Which lines below contain the word "Vinhomes"? Copy each one.

Segment Start: Data listing

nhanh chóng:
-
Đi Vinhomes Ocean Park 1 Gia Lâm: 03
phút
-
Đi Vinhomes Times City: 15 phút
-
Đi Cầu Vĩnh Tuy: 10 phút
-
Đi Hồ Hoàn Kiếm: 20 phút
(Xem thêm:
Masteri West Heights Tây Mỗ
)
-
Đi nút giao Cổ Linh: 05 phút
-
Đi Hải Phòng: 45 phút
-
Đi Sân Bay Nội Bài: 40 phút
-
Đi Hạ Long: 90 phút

Segment End: Data listing
Segment Start: Data listing

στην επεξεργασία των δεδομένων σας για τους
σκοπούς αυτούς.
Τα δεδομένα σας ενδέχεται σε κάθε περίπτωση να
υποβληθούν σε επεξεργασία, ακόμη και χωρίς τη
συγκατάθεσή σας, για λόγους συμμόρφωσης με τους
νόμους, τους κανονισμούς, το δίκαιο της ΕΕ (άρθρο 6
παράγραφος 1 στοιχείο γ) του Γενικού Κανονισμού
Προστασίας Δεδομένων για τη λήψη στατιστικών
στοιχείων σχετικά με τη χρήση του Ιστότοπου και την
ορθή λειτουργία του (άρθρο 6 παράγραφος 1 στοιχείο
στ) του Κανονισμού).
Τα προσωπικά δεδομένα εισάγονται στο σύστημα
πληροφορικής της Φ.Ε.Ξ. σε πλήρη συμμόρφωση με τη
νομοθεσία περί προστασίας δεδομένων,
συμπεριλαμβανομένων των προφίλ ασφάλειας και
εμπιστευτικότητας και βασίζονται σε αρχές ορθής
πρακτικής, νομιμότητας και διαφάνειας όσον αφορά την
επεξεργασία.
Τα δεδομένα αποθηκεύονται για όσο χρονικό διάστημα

Segment End: Data listing

» Problem solution
Đi Vinhomes Ocean Park 1 Gia Lâm: 03
Đi Vinhomes Times City: 15 phút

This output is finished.